BEGIN Given records

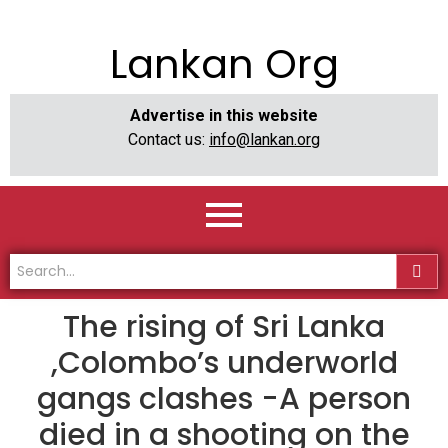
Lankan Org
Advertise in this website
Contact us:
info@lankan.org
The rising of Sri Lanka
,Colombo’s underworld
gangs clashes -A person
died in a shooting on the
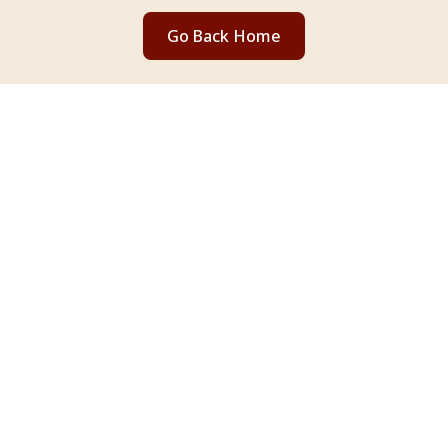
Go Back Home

END Given records
BEGIN Given records

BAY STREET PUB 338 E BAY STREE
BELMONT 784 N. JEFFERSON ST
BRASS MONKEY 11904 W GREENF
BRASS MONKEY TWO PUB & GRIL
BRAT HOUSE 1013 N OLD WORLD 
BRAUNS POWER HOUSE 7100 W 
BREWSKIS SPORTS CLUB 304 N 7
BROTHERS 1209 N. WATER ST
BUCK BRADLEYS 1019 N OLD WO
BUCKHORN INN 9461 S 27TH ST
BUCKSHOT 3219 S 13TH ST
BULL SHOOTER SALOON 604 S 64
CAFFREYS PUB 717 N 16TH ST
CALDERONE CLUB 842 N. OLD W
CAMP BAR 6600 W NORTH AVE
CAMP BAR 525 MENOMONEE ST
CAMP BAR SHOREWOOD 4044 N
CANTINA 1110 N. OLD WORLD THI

END Given records
BEGIN Given records

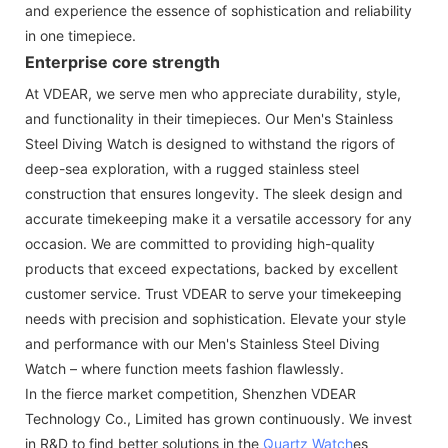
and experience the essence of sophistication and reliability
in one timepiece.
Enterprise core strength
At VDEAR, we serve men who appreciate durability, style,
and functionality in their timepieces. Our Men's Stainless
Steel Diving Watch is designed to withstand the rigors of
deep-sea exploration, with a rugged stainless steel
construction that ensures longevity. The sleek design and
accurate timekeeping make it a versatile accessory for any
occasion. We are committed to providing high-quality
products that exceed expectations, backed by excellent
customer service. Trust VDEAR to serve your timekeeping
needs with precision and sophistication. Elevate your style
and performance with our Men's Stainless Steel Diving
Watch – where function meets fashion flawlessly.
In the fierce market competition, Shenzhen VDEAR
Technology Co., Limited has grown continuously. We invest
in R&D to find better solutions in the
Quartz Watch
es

END Given records

[Task description]: Pull out each line of the entries that contains "MONKEY".

[Output]:
BRASS MONKEY 11904 W GREENF
BRASS MONKEY TWO PUB & GRIL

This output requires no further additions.